Cominsky suggested that even the large national banks, busy with recently completed or soon-to-be closed deals, could even begin shopping again.

"You'd be surprised," he says. "

These banks got to be as big as they are by doing a series of acquisitions. They know what they are doing. They have teams in place. They're looking at the marketplace. ... If they can get a capital injection and deposit base ... then it's a win-win."

More than its other two Midwestern rivals, National City has gotten slammed by the residential housing meltdown. The company forayed into some of the more risky home loans such as broker-originated home equity and subprime mortgages, as well as troubled geographic areas such as Florida. Many of those loans have since been put into a separate portfolio which the bank was in the process of winding down.

Earlier this week, National City reported a third-quarter loss of $729 million, or $5.86 a share, as it continued to build its loan loss reserves last quarter. The company had a $4.4 billion, one-time, noncash preferred dividend recorded in September on convertible preferred stock related to its $7 billion capital raise completed in April. Without the dividend, the loss would have been 85 cents a share.

The company says it continues to "actively manage down" its risk exposure to soured loans and "aggressively" pursue loss mitigation strategies.

Still it comes as no surprise that the bank decided to sell. National City had been rumored to be looking for a buyer as early as this spring, but after no buyer appeared, instead underwent a $7 billion capital injection from Corsair Capital and other institutional investors. The stock is down 83% this year.

National City also acknowledged earlier this year that it was operating under so-called memoranda of understanding with the

Federal Reserve

on April 29 and with the Office of the Comptroller of the Currency on May 5. It's likely that regulators forced the bank to sell itself, given its troubled state.

A call and an email to National City inquiring whether the bank was still under the regulatory scrutiny were not returned. Both the Fed and the OCC declined to comment for the article.

PNC's fair value adjustments and provisions for future losses of Nat City's current loan portfolio will bring the cumulative impairment of these loans to approximately 17.5%, or $19.9 billion, far worse than what Nat City predicted just a few days earlier, according to analysts. PNC says it will "accelerate the liquidation" of noncore and impaired loans.

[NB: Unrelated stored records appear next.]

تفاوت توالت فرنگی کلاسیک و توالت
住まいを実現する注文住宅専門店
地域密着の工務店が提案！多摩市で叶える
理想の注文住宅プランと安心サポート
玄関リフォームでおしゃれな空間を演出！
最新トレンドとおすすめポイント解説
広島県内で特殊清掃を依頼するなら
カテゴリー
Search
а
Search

"The higher-than-expected estimated lifetime losses of National City's loan portfolio does not bode well for future asset quality trends for the regional banks, particularly those losses in the residential construction and non-conforming mortgage/home equity areas," writes Terry McEvoy, an analyst at Oppenheimer, in a note Friday.

"The hardest question to answer is why did National City sell today at a perceived depressed price given their recent financial results, industry-leading capital levels and stable deposit trends? One might assume that they would not have qualified for TARP capital in the face of rising credit costs," McEvoy writes.

The Wall Street Journal

reported on Friday that the government rejected

Nat City's

application for funds, forcing them into the sale.

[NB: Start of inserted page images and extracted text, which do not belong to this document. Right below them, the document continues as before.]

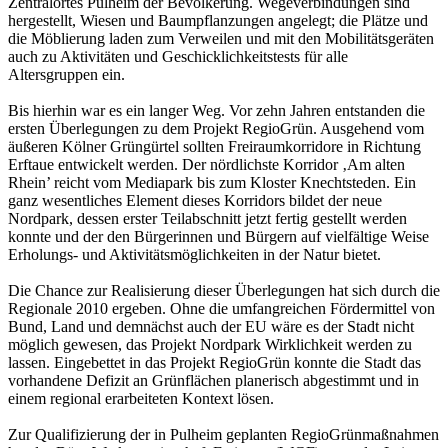
Zentralortes Pulheim der Bevölkerung. Wegeverbindungen sind
hergestellt, Wiesen und Baumpflanzungen angelegt; die Plätze und
die Möblierung laden zum Verweilen und mit den Mobilitätsgeräten
auch zu Aktivitäten und Geschicklichkeitstests für alle
Altersgruppen ein.
Bis hierhin war es ein langer Weg. Vor zehn Jahren entstanden die
ersten Überlegungen zu dem Projekt RegioGrün. Ausgehend vom
äußeren Kölner Grüngürtel sollten Freiraumkorridore in Richtung
Erftaue entwickelt werden. Der nördlichste Korridor ‚Am alten
Rhein’ reicht vom Mediapark bis zum Kloster Knechtsteden. Ein
ganz wesentliches Element dieses Korridors bildet der neue
Nordpark, dessen erster Teilabschnitt jetzt fertig gestellt werden
konnte und der den Bürgerinnen und Bürgern auf vielfältige Weise
Erholungs- und Aktivitätsmöglichkeiten in der Natur bietet.
Die Chance zur Realisierung dieser Überlegungen hat sich durch die
Regionale 2010 ergeben. Ohne die umfangreichen Fördermittel von
Bund, Land und demnächst auch der EU wäre es der Stadt nicht
möglich gewesen, das Projekt Nordpark Wirklichkeit werden zu
lassen. Eingebettet in das Projekt RegioGrün konnte die Stadt das
vorhandene Defizit an Grünflächen planerisch abgestimmt und in
einem regional erarbeiteten Kontext lösen.
Zur Qualifizierung der in Pulheim geplanten RegioGrünmaßnahmen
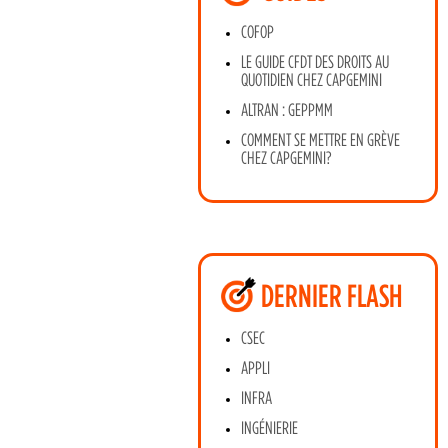
COFOP
LE GUIDE CFDT DES DROITS AU
QUOTIDIEN CHEZ CAPGEMINI
ALTRAN : GEPPMM
COMMENT SE METTRE EN GRÈVE
CHEZ CAPGEMINI?
DERNIER FLASH
CSEC
APPLI
INFRA
INGÉNIERIE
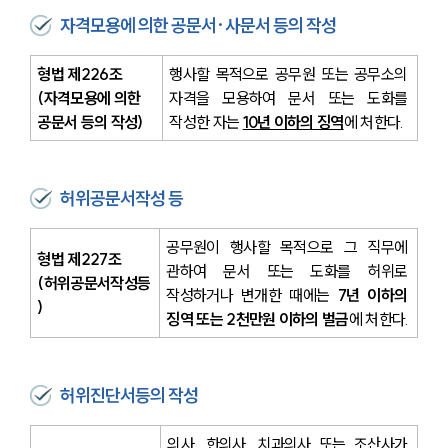
자격모용에 의한 공문서·사문서 등의 작성
형법 제226조
행사할 목적으로 공무원 또는 공무소의 
(자격모용에 의한 
자격을 모용하여 문서 또는 도화를 
공문서 등의 작성)
작성한 자는 
10년 이하의 징역
에 처한다.
허위공문서작성 등
공무원이 행사할 목적으로 그 직무에 
형법 제227조
관하여 문서 또는 도화를 허위로 
(허위공문서작성등
작성하거나 변개한 때에는 
7년 이하의 
)
징역 또는 2천만원 이하의 벌금
에 처한다.
허위진단서등의 작성
의사, 한의사, 치과의사 또는 조산사가 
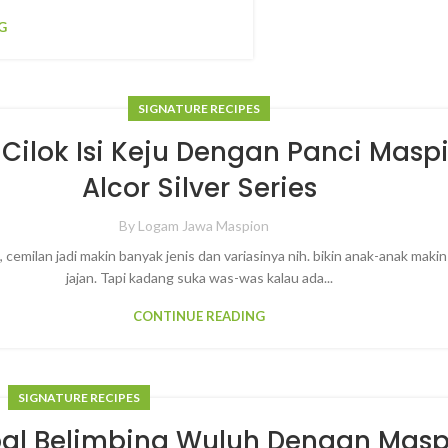
G
SIGNATURE RECIPES
Cilok Isi Keju Dengan Panci Masp
Alcor Silver Series
By
Logam Jawa Maspion
cemilan jadi makin banyak jenis dan variasinya nih. bikin anak-anak maki
jajan. Tapi kadang suka was-was kalau ada...
CONTINUE READING
SIGNATURE RECIPES
al Belimbing Wuluh Dengan Masp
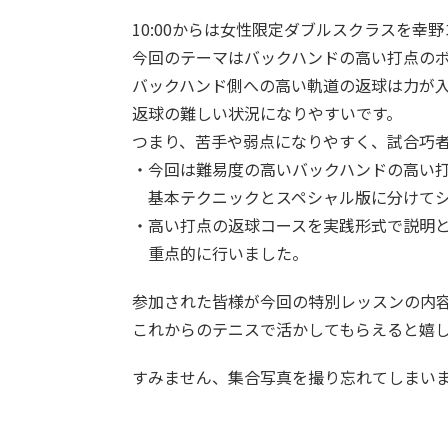
10:00からは女性限定ダブルスクラスを幸
今回のテーマはバックハンドの高い打点の
バックハンド側への高い軌道の返球は力が
返球の難しい状況になりやすいです。
つまり、苦手や弱点になりやすく、試合巧
・今回は難易度の高いバックハンドの高い
基本テクニックとスペシャル版に分けてシ
・高い打点の返球コースを実践形式で説明
重点的に行いました。
参加された皆様が今回の特別レッスンの内
これからのテニスで活かしてもらえると嬉
すみません、集合写真を撮り忘れてしまい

PNC chairman and CEO James Rohr made it clear on a conference call that National City's deposit base was a primary reason for the bank to agree to the deal.

"PNC will be building a deposit franchise that will be the fifth largest in the U.S.," Rohr said on the call. "In the current environment, we see deposits as an important factor in determining long-term strength."

"The core asset of the banking business is the checking account," Rohr said later on the call. The banking industry "has been able to go through many cycles and many mistakes, frankly, because of that core deposit

base. National City has a wonderful core deposit franchise."

Rohr wouldn't answer a question addressing whether the deal was forced, but did say as of Thursday night, that there was a "competing bid" from another firm.

The Journal

identified the other bidder as U.S. Bancorp.

He says PNC likely won't participate in other acquisitions in the near future.

"With regards to acquisitions, I think we've got our hands full," Rohr said during the call. "You never say never, but we don't have a bunch of extra people looking for new deals."